Prisoner's Dilemma with hBayesDM


I am trying to use hBayesDM to model a Prisoner’s Dilemma task.

This is a simple task with 2 choices (Cooperate or Defect) and 4 outcomes (gaining 0, 1, 2 or 3 points).

I have modeled this task using the VBA Toolbox with complex models using multiple learning rates, tit-for-tat components, etc.

I am trying to run the most simple RW model of this task with just a single learning rate.
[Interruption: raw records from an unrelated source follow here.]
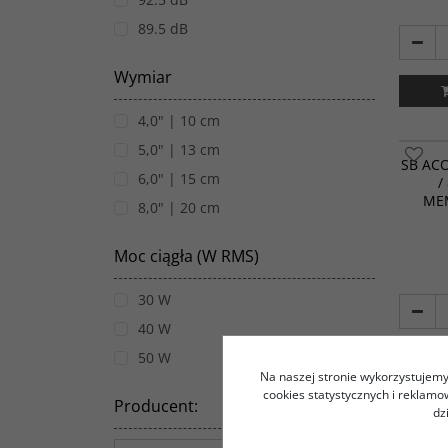
89.5 dB
Wymiar
4,0" | 10 cm
5,0" | 13 cm
SB AC
6,0" | 15 cm
/
ME
8,0" | 20 cm
Moc ciągła (W RMS)
30 W
40 W
50 W
Na naszej stronie wykorzystujemy 
cookies statystycznych i reklam
Producent
:
dz
Seria
S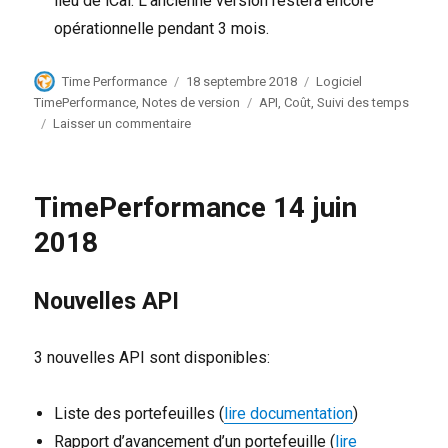
lieu de iCal. L’ancienne version restera encore
opérationnelle pendant 3 mois.
Auteur
Publié
Catégories
Time Performance
18 septembre 2018
Logiciel
le
Étiquettes
TimePerformance
,
Notes de version
API
,
Coût
,
Suivi des temps
sur
Laisser un commentaire
TimePerformance
18
septembre
TimePerformance 14 juin
2018
2018
Nouvelles API
3 nouvelles API sont disponibles:
Liste des portefeuilles (
lire documentation
)
Rapport d’avancement d’un portefeuille (
lire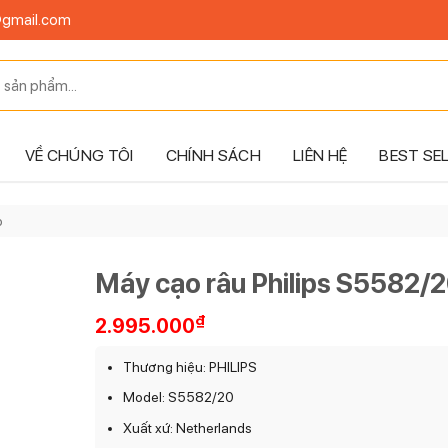
@gmail.com
VỀ CHÚNG TÔI
CHÍNH SÁCH
LIÊN HỆ
BEST SE
p
Máy cạo râu Philips S5582/
₫
2.995.000
Thương hiệu: PHILIPS
Model: S5582/20
Xuất xứ: Netherlands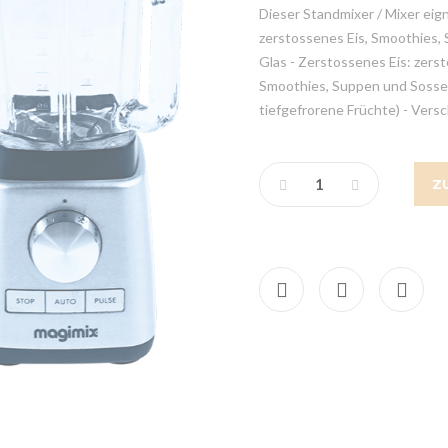
Dieser Standmixer / Mixer eig
zerstossenes Eis, Smoothies,
Glas - Zerstossenes Eis: zerst
Smoothies, Suppen und Sossen:
tiefgefrorene Früchte) - Vers
Z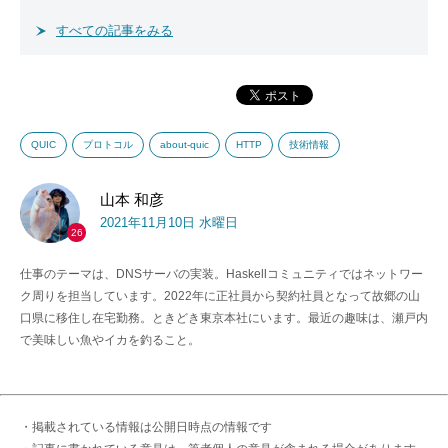
すべての記事をみる
QUIC
プロトコル
about-quic
HTTP
技術情報
山本 和彦
2021年11月10日 水曜日
26
仕事のテーマは、DNSサーバの実装。Haskellコミュニティではネットワー
ク周りを担当しています。2022年に正社員から契約社員となって故郷の山
口県に移住し在宅勤務。ときどき東京本社にいます。最近の趣味は、瀬戸内
で美味しい魚やイカを釣ること。
・掲載されている情報は公開日時点の情報です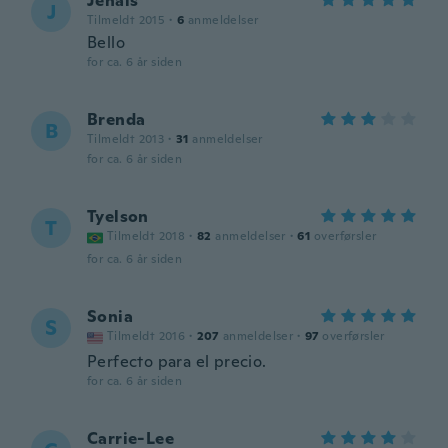
Jenais
J
Tilmeldt 2015
·
6
anmeldelser
Bello
for ca. 6 år siden
Brenda
B
Tilmeldt 2013
·
31
anmeldelser
for ca. 6 år siden
Tyelson
T
Tilmeldt 2018
·
82
anmeldelser
·
61
overførsler
for ca. 6 år siden
Sonia
S
Tilmeldt 2016
·
207
anmeldelser
·
97
overførsler
Perfecto para el precio.
for ca. 6 år siden
Carrie-Lee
For this, I based my model on the 2-armed bandit model, which is the most similar as it also only has 2 choices (however, the outcomes are -1 or 1).
I didn’t really change much from the original model, as I am completely new to Stan. I was hoping someone could give some pointers to arrive at my desired model.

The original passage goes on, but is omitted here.